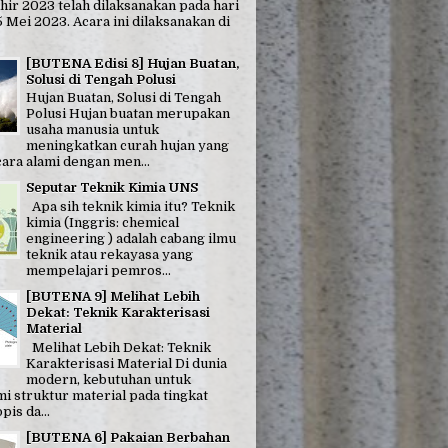
hir 2023 telah dilaksanakan pada hari
 Mei 2023. Acara ini dilaksanakan di
[BUTENA Edisi 8] Hujan Buatan,
Solusi di Tengah Polusi
Hujan Buatan, Solusi di Tengah
Polusi Hujan buatan merupakan
usaha manusia untuk
meningkatkan curah hujan yang
ara alami dengan men...
Seputar Teknik Kimia UNS
Apa sih teknik kimia itu? Teknik
kimia (Inggris: chemical
engineering ) adalah cabang ilmu
teknik atau rekayasa yang
mempelajari pemros...
[BUTENA 9] Melihat Lebih
Dekat: Teknik Karakterisasi
Material
Melihat Lebih Dekat: Teknik
Karakterisasi Material Di dunia
modern, kebutuhan untuk
 struktur material pada tingkat
is da...
[BUTENA 6] Pakaian Berbahan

------------------------------------

In how many lines of the material above does the word "Solusi" occur? Give the number and no other text.

**Expected answer**
2